Today, I was out to lunch at a restaurant near my place of work in downtown Seattle. The restaurant is on the Seattle bay waterfront and I was eating by myself. Suddenly everyone in the restaurant hears a very load BOOM. It was strong enough to feel.
As the F15 would have been flying on a north south bearing and as supersonic booms always trail the aircraft I think we can assume that the F15s flew past down town Seattle supersonically and most likely at altitudes > 20,000 ft. (The aircraft weren't really observed making the pass overhead)
Although F15s are very capable I have not really heard of a F15 exceeding Mach 1.5 and very rarely exceeding Mach 1.3 operationally. With external tanks and weapons supersonic flight would most likely have occurred at altitude i.e greater than 20,000 feet. The time differences going supersonic over a range of 150-200 miles at altitude to a low level subsonic flight plan would have been pretty negligible, after taking into account climb to height times and greater acceleration and deceleration times to eventually match the very slow level level target, i.e drop back down to a couple of thousand feet and 120 mph, which the F15s might have had to escort (the F15s would have had great difficulty maintaining the same speed as the float plane).
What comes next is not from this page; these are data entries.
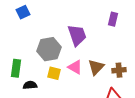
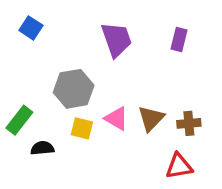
blue square: (23, 12) -> (31, 28), turned -32
purple trapezoid: (77, 35) -> (116, 39), moved
green rectangle: (16, 68) -> (19, 120), turned 30

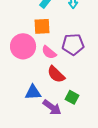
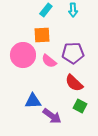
red semicircle: (56, 74) -> (74, 83), moved
green square: (72, 97) -> (80, 106), moved

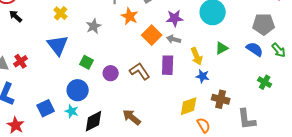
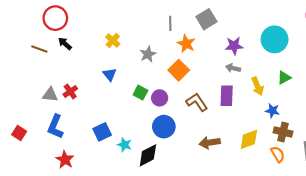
orange square: (152, 35) -> (179, 70), moved
blue triangle: (58, 45) -> (110, 74), size x0.6
purple circle: (111, 73) -> (160, 98), moved
blue star: (203, 76) -> (272, 111), moved
blue circle: (78, 90) -> (164, 127), moved
blue square: (46, 108) -> (102, 132), moved
brown arrow: (132, 117) -> (210, 143), moved, turned -48
orange semicircle: (204, 125) -> (278, 154), moved

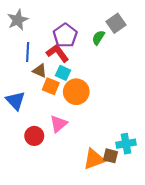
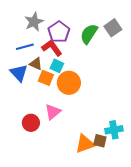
gray star: (18, 20) -> (34, 22), moved
gray square: (116, 23) -> (113, 28), moved
green semicircle: (98, 38) -> (89, 34), size x1.5
blue line: (28, 52) -> (25, 47), turned 72
blue triangle: (15, 101) -> (19, 73), moved

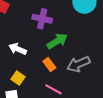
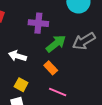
gray arrow: (78, 64) -> (84, 41), moved

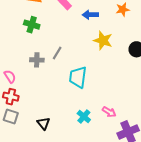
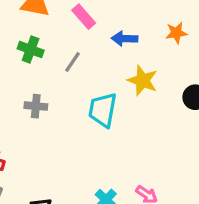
gray line: (57, 53) -> (72, 62), moved
cyan trapezoid: (78, 77) -> (103, 110), moved

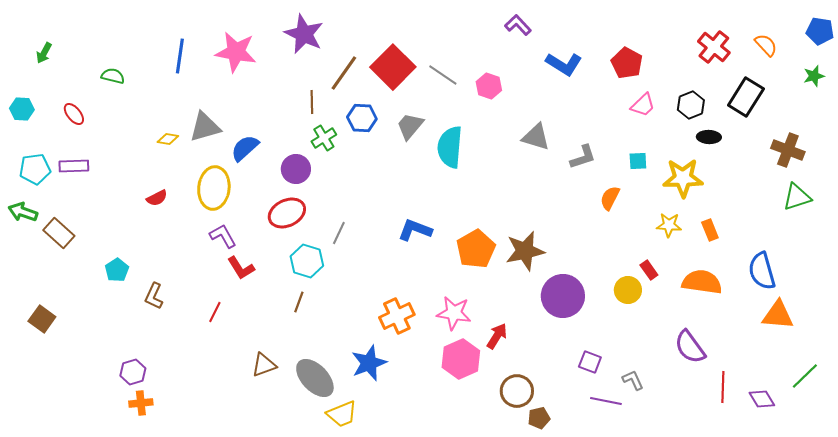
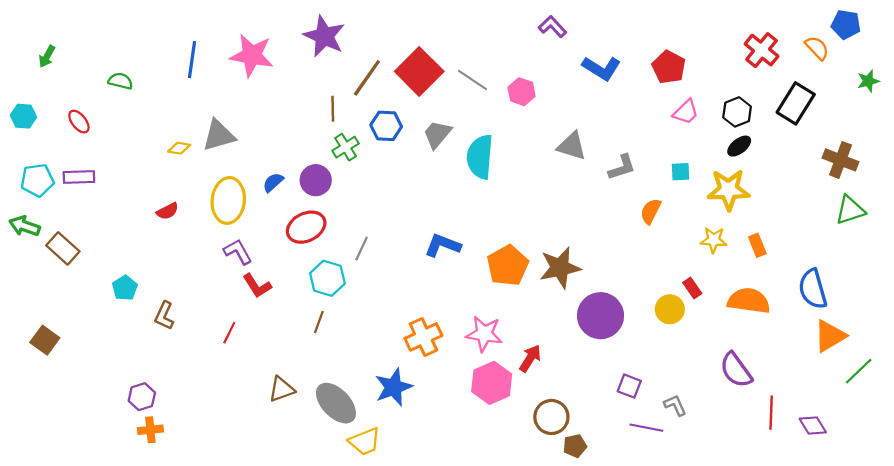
blue pentagon: (820, 31) -> (846, 24), moved
black ellipse: (709, 137) -> (739, 146), moved, turned -40
blue semicircle: (245, 148) -> (273, 182), moved, size x0.7
orange triangle: (778, 315) -> (830, 336), turned -36
green line: (805, 376) -> (859, 371), moved

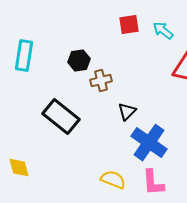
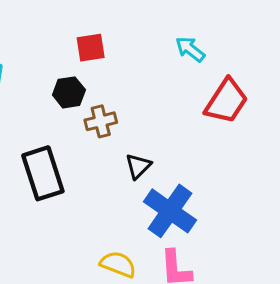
red square: (129, 25) -> (91, 48), moved
black rectangle: (61, 117) -> (43, 173), turned 33

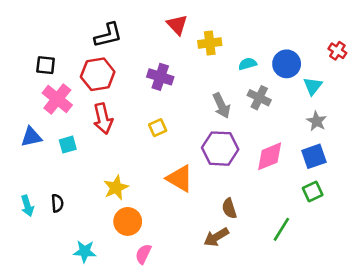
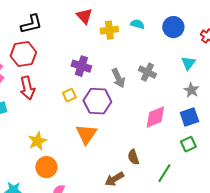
cyan semicircle: (248, 64) -> (137, 24), moved, turned 32
blue circle: (287, 64) -> (173, 27), moved
purple cross: (160, 77) -> (81, 66), moved
purple hexagon: (220, 149) -> (97, 101), moved
orange triangle: (180, 178) -> (86, 134), turned 35
brown semicircle: (229, 208) -> (133, 157), moved

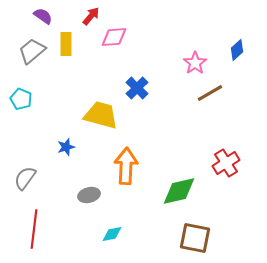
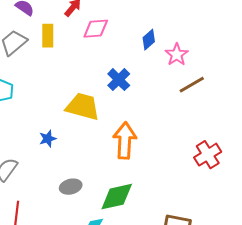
blue diamond: (237, 50) -> (149, 40), moved
orange arrow: (126, 166) -> (125, 141), moved
green diamond: (179, 191) -> (117, 197), moved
As I recall, the aircraft in question was a nonissue by the time the F-15s arrived anyway.
Again this make the supersonic flight over Seattle even more of a mystery. Even the F15s airborne RADAR probably wouldn't have been picked up the float plane until the F15 was within about 35-40 miles radius, by which time the float plane had apparently already landed or would have left the exclusion zone to make his landing approach.
Anyway getting back to the point of the thread, I would have personally been a little more concerned than other folks have stated hearing the sonic boom knowing that the PONUS was in town. Supersonic overland jet fighters usually mean a serious immediate war threat i.e. something like a Tu140 barrelling along somewhere nearby.